The company I work for sells a family of embedded devices. I was the operating system guy working on a new prototype motherboard, when one of our hardware engineers asked for me help with something. One of the stress tests we run on new boards involves sending network traffic at high rates to it. The device is expected to echo all of the traffic right back out, and we verify that no packets are dropped or corrupted. Some boards were failing this test because they were resetting quite early in the test with no explanation as to why. The hardware guy tried replacing various components, and eventually verified that the failure followed the CPU: no matter what board he put the CPU in, that board would reset during the test. Even more disconcerting, he found several CPUs that failed in the exact same way. He thought that the CPUs might be bad, but I knew that the problem at to be on our end somehow.
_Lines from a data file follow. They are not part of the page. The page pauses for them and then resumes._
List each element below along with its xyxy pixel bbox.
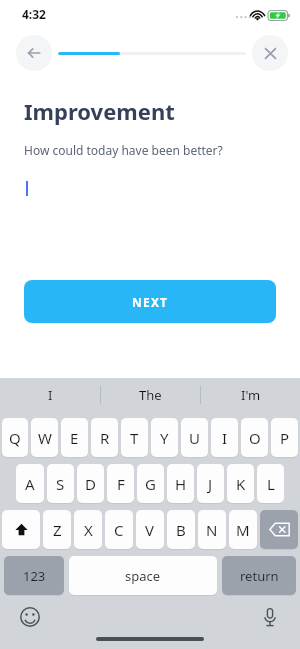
staticText: V (145, 520, 155, 540)
button[interactable]: Emoji (16, 603, 44, 631)
button[interactable]: V (136, 510, 164, 549)
staticText: N (206, 520, 218, 540)
button[interactable]: I'm (201, 378, 300, 411)
button[interactable]: P (271, 418, 298, 457)
staticText: How could today have been better? (24, 142, 223, 158)
button[interactable]: Backspace (260, 510, 298, 549)
button[interactable]: T (121, 418, 148, 457)
button[interactable]: K (227, 464, 254, 503)
button[interactable]: C (105, 510, 133, 549)
button[interactable]: M (229, 510, 257, 549)
button[interactable]: The (101, 378, 200, 411)
staticText: M (236, 520, 250, 540)
button[interactable]: E (61, 418, 88, 457)
button[interactable]: J (197, 464, 224, 503)
staticText: G (145, 474, 156, 494)
staticText: A (25, 474, 35, 494)
button[interactable]: H (167, 464, 194, 503)
button[interactable]: Return (222, 556, 296, 595)
staticText: Q (9, 428, 21, 448)
staticText: 4:32 (22, 6, 46, 22)
staticText: I (48, 386, 53, 404)
button[interactable]: Space (69, 556, 217, 595)
staticText: H (175, 474, 187, 494)
staticText: The (139, 386, 162, 404)
button[interactable]: A (16, 464, 44, 503)
button[interactable]: Close (252, 35, 288, 71)
staticText: I (222, 428, 228, 448)
staticText: W (38, 428, 52, 448)
staticText: X (84, 520, 93, 540)
button[interactable]: Numbers (4, 556, 64, 595)
button[interactable]: D (77, 464, 104, 503)
staticText: 123 (23, 567, 46, 585)
button[interactable]: I (0, 378, 100, 411)
button[interactable]: I (211, 418, 238, 457)
staticText: T (130, 428, 139, 448)
button[interactable]: Dictate (256, 603, 284, 631)
staticText: Y (160, 428, 169, 448)
button[interactable]: O (241, 418, 268, 457)
button[interactable]: B (167, 510, 195, 549)
button[interactable]: U (181, 418, 208, 457)
staticText: C (114, 520, 124, 540)
staticText: B (176, 520, 186, 540)
button[interactable]: L (257, 464, 284, 503)
staticText: NEXT (132, 294, 169, 310)
button[interactable]: X (74, 510, 102, 549)
button[interactable]: S (47, 464, 74, 503)
button[interactable]: Shift (2, 510, 40, 549)
button[interactable]: G (137, 464, 164, 503)
staticText: L (267, 474, 275, 494)
staticText: space (125, 567, 161, 585)
staticText: E (70, 428, 79, 448)
button[interactable]: W (31, 418, 58, 457)
button[interactable]: F (107, 464, 134, 503)
staticText: Z (53, 520, 62, 540)
button[interactable]: R (91, 418, 118, 457)
staticText: P (280, 428, 290, 448)
staticText: D (85, 474, 96, 494)
staticText: Improvement (24, 96, 175, 126)
staticText: I'm (241, 386, 261, 404)
button[interactable]: NEXT (24, 280, 276, 323)
button[interactable]: Z (43, 510, 71, 549)
staticText: U (189, 428, 200, 448)
button[interactable]: Back (16, 35, 52, 71)
staticText: return (240, 567, 279, 585)
button[interactable]: Y (151, 418, 178, 457)
staticText: O (249, 428, 261, 448)
staticText: K (236, 474, 246, 494)
staticText: J (208, 474, 213, 494)
staticText: R (100, 428, 110, 448)
staticText: S (56, 474, 65, 494)
button[interactable]: Q (2, 418, 28, 457)
staticText: F (117, 474, 125, 494)
button[interactable]: N (198, 510, 226, 549)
He showed me the failure. The first thing that I noticed was that the system actually became completely unresponsive for about 30 seconds before it finally got reset. It took me a couple minutes, but I finally remembered that we had a last-ditch failsafe built into the hardware that would reboot the machine if it was unresponsive for 30 seconds. I disabled the failsafe and reproduced the failure, and verified that the system now hung indefinitely instead of being rebooted. Ok, that explained the reset, but it was really bad that this failsafe was triggering. This was the absolute last-resort recovery method. For this failsafe to be kicking in, some other failsafes that were able to produce some debugging information about the failure were not even triggering.
Fortunately this particular CPU had some hardware-based debugging capabilities via a JTAG port. Basically you could attach a special piece of hardware to the CPU that would allow you to single-step through instructions or examine memory and register contents from another machine. So we got that set up, and tried to break into the CPU when it hung. Nothing doing. The CPU was almost completely unresponsive even over the JTAG port, which meant that it had gotten into a horribly bad state. What this did tell me was that the software could not be at fault. Something was going wrong with the hardware itself. I told the hardware guy all this, and theorized that there was some power problem on the board. Maybe one of the power rails went marginal when the network card was stressed, and certain CPUs were more sensitive to out-of-spec voltage that others.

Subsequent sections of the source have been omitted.